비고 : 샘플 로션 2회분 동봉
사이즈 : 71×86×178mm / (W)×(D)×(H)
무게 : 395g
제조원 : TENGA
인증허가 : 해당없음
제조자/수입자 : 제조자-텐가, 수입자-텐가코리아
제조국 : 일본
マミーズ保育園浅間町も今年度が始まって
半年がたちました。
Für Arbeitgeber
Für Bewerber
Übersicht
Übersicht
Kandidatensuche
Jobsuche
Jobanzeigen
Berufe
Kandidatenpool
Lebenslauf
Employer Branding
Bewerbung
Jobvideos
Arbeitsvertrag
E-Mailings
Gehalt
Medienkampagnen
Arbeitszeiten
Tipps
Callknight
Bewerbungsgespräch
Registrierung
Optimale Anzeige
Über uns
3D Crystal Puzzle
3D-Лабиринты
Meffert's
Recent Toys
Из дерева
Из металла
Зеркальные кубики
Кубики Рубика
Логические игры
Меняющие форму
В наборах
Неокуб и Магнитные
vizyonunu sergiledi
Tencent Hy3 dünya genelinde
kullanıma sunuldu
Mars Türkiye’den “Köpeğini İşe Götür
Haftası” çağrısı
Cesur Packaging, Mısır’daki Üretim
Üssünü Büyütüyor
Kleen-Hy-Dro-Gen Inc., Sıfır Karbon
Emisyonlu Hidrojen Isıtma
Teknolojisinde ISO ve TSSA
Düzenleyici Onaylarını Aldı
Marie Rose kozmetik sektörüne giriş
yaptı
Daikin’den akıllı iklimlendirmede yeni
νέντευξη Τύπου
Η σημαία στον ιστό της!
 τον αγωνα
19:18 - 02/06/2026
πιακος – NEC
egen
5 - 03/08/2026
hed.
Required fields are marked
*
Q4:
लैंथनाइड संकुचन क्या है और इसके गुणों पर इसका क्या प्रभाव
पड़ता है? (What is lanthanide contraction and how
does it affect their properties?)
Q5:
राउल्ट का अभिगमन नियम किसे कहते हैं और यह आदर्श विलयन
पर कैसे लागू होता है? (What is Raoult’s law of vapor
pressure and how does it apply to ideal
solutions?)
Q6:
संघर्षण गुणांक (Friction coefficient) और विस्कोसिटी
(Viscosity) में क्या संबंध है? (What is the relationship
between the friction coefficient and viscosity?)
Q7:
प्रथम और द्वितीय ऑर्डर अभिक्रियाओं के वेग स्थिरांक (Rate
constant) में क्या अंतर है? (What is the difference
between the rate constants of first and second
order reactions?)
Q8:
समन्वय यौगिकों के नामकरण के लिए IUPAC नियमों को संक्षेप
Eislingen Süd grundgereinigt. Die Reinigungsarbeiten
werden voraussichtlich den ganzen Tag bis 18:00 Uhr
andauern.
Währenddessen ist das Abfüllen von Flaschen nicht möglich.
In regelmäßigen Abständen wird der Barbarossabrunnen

* * *

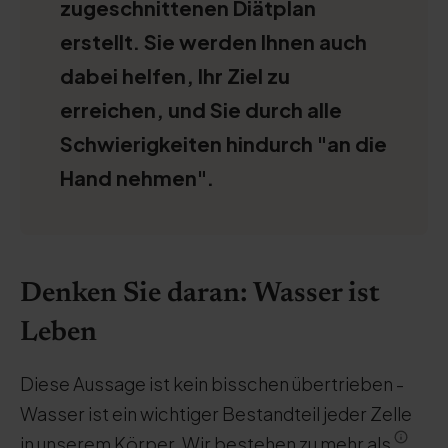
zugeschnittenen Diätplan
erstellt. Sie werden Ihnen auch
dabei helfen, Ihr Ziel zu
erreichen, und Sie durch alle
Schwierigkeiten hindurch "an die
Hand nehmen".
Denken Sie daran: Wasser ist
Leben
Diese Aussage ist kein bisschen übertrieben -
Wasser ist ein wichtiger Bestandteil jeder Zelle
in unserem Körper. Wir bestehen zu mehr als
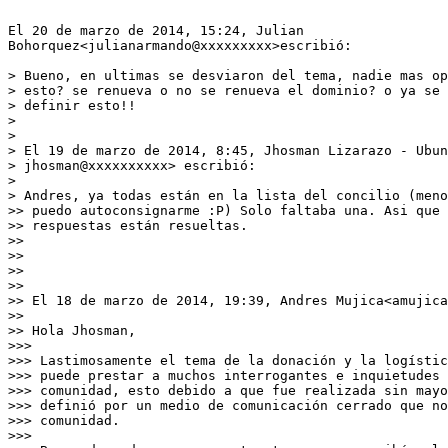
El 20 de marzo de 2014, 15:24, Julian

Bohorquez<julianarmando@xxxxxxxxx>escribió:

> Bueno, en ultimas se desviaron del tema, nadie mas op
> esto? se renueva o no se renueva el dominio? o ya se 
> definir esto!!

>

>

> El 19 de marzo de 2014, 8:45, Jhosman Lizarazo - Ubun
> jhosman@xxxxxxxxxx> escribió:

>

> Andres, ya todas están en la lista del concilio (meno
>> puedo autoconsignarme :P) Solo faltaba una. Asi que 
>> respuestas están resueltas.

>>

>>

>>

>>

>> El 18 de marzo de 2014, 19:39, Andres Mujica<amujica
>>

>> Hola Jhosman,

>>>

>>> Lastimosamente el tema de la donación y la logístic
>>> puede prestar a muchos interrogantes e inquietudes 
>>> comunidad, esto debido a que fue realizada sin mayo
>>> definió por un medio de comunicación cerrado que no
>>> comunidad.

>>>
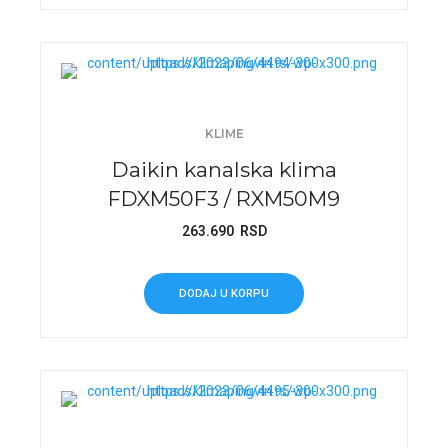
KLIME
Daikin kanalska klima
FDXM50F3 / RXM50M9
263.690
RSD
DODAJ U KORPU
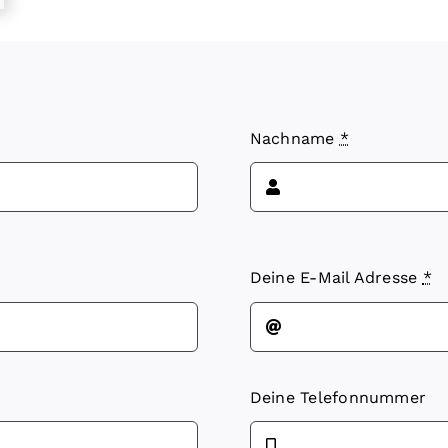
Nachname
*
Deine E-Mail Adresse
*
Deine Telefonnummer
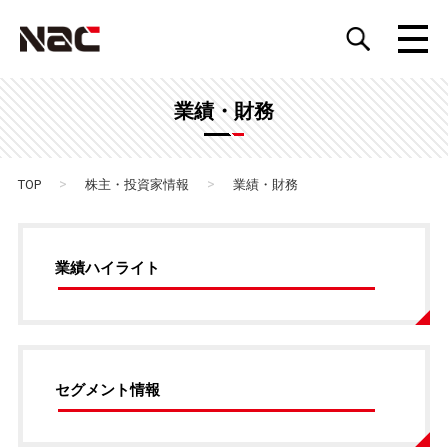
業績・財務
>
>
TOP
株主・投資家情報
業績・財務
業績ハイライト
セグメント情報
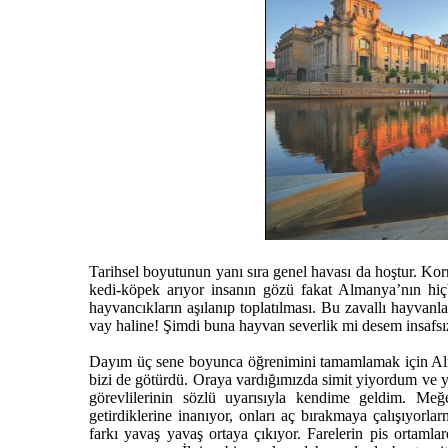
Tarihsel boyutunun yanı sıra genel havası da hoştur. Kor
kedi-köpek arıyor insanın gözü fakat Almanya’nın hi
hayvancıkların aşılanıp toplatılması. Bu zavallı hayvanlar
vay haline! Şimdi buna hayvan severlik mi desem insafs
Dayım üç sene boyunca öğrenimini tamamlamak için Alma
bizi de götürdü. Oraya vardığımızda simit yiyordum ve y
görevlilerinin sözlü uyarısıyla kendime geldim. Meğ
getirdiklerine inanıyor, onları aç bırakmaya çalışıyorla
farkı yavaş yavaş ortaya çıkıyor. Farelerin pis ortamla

→ Work task: Wherever the string "does" is found in the entries, copy the line it sits in.

→ Completed exercise:
does it affect their properties?)
pressure and how does it apply to ideal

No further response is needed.